Jeune compositeur clairement influencé par la veine lyrique de Joseph Marx et les couleurs d’un Paul Abraham et autre Emmerich Kalmàn, orchestrateur de génie, Beer fait partie de ces compositeurs à la plume inspirée dont la voie semble toute tracée dans la culture austro-hongroise au début du XX°: celle du succès européen — autant dire, mondial. La guerre et les persécutions Nazies interrompent le cours de leur histoire. Certains meurent assassinés dans les camps, d’autres, comme Laks ou Beer, survivent à l’horreur des Années Noires, et sont cependant morts avec « les autres » : morts, parce que muets.

Ils disparaissent du paysage musical dont ils étaient l’un des éléments — une retraite volontaire. Cependant, ils continuent d’écrire, pour eux, prenant bien soin, inconsciemment et de mille manière possible, de n’être pas joués.
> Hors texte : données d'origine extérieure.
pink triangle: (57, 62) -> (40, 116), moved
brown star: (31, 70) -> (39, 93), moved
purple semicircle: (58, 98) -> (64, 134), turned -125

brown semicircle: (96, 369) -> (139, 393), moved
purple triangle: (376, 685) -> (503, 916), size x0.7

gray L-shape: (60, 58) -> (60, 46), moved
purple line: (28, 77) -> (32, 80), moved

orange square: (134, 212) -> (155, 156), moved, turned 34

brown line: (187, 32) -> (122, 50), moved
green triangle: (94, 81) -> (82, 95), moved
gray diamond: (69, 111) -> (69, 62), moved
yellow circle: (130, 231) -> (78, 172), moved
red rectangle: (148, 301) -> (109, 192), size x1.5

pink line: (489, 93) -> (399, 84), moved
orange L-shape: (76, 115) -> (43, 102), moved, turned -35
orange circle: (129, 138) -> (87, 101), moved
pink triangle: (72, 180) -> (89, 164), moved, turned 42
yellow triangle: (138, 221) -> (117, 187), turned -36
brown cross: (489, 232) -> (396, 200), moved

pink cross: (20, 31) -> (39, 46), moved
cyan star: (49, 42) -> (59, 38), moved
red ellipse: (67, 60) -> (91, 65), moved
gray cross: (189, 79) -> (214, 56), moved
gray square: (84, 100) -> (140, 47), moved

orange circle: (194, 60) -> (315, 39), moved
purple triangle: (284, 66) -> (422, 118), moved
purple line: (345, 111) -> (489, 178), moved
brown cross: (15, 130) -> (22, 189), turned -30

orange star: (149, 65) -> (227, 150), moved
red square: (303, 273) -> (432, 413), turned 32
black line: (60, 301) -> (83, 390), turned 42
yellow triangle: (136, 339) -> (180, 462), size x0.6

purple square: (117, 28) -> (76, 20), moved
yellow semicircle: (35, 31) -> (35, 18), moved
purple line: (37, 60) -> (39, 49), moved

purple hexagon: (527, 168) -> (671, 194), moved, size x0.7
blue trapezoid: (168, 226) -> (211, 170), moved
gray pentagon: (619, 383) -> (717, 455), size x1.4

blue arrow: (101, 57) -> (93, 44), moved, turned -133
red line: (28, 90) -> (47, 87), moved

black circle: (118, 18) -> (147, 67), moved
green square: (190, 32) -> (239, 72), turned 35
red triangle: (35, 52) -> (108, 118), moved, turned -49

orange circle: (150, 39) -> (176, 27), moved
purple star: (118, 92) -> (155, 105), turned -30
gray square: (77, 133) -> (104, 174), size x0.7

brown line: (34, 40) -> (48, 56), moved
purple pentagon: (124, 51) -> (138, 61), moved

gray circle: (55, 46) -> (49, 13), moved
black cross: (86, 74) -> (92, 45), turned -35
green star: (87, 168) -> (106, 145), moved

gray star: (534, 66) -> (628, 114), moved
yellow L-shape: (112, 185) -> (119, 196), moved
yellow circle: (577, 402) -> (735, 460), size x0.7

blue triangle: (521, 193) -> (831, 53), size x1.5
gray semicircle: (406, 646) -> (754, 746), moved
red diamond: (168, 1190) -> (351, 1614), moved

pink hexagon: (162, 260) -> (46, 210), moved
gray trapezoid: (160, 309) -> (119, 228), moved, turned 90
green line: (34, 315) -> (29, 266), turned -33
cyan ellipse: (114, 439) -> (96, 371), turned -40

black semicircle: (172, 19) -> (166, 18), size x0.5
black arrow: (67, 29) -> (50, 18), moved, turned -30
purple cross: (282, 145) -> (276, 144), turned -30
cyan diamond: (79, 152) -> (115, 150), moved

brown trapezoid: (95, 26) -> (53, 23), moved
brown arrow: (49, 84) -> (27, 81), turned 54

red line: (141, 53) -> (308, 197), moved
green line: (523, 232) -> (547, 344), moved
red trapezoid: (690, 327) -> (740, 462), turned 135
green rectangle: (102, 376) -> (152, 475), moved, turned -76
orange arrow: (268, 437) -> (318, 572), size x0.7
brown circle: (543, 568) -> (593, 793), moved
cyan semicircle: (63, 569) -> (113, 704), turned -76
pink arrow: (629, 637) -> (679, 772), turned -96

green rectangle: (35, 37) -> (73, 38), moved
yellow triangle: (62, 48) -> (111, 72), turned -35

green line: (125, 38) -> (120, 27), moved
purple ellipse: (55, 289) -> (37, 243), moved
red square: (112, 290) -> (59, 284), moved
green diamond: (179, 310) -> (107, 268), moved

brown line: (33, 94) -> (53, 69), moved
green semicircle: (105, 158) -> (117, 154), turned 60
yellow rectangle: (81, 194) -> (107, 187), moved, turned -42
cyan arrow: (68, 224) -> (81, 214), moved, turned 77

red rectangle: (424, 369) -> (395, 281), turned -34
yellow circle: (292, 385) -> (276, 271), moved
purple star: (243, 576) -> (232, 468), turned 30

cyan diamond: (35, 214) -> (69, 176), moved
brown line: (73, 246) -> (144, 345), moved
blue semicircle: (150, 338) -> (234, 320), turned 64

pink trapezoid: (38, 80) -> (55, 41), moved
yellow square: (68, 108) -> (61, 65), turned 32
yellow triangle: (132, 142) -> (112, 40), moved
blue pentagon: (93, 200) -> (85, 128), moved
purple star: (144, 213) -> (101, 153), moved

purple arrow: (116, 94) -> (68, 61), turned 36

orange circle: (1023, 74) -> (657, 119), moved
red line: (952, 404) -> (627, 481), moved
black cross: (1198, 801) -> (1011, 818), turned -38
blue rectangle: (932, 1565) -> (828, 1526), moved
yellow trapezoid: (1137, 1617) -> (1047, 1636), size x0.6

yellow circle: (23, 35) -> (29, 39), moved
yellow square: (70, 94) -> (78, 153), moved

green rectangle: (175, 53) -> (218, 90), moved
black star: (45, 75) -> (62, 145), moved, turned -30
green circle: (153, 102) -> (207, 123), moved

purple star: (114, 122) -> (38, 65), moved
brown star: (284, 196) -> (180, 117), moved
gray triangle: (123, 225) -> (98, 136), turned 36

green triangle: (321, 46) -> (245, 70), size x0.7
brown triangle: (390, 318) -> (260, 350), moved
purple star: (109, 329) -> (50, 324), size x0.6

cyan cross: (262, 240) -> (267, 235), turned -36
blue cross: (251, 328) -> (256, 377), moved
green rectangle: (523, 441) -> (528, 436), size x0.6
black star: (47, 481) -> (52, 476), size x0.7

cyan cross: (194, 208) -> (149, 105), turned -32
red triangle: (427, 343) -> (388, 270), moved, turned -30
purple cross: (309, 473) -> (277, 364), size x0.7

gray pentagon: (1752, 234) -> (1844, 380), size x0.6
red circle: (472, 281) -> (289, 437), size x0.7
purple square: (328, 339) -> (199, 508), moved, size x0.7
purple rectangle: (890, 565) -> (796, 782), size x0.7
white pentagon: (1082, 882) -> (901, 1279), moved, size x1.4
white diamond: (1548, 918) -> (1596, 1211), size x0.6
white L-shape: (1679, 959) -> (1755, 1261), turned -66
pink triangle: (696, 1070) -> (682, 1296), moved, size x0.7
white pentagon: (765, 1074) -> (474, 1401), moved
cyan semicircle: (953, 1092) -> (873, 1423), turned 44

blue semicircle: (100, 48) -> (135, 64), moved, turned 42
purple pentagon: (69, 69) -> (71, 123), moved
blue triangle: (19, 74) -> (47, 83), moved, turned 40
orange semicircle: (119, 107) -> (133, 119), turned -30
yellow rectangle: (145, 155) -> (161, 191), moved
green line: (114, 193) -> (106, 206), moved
Le poids de la culpabilité d’avoir survécu ? La sensation d’appartenir à une autre époque — celle d’avant — et de ne plus être en prise avec le monde et/ou la culture dans lequel ils survivent « après » ?

Dès lors, l’exploration de leur musique d’ « après » est tout aussi fascinante que celle composée « avant » et « pendant ». Beer s’automutile en refusant de laisser exécuter ses œuvres. Que contiennent elles donc de si profondément, voire dangereusement, personnel qu’elles ne puissent être révélées au public ? Quelles séquelles artistiques la guerre a-t-elle infligées à la muse du compositeur pour que ce dernier affirme à qui veut l’entendre que sa musique d’ « avant » n’a jamais existé, tout en évitant qu’on n’entende la musique d’après ?

La guerre a-t-elle remodelé Beer en un compositeur autre, effrayé de ne plus ressembler à ce qu’il pensait être avant-guerre, et conscient de la transformation artistique qui s’est naturellement – et à son insu – opérée en lui ? Indubitablement.

« Avant », « Pendant », « Après ». « Avant » l’extraordinaire foison créative pour la fin du dernier des Empires Européens, « Pendant » la plus totale des annihilations qu’ait subie la culture et l’humanisme, « Après » la tentation du silence comme seul témoignage de la mémoire ?

« Avant », « Pendant », « Après », trois périodes artistiques distinctes, trois richesses musicales qui brossent le portrait d’un compositeur brisé, fascinant, complexe, perfectionniste et obsessionnel, et s’expriment à travers cinq œuvres lyriques dont trois sont demeurées inédites à ce jour.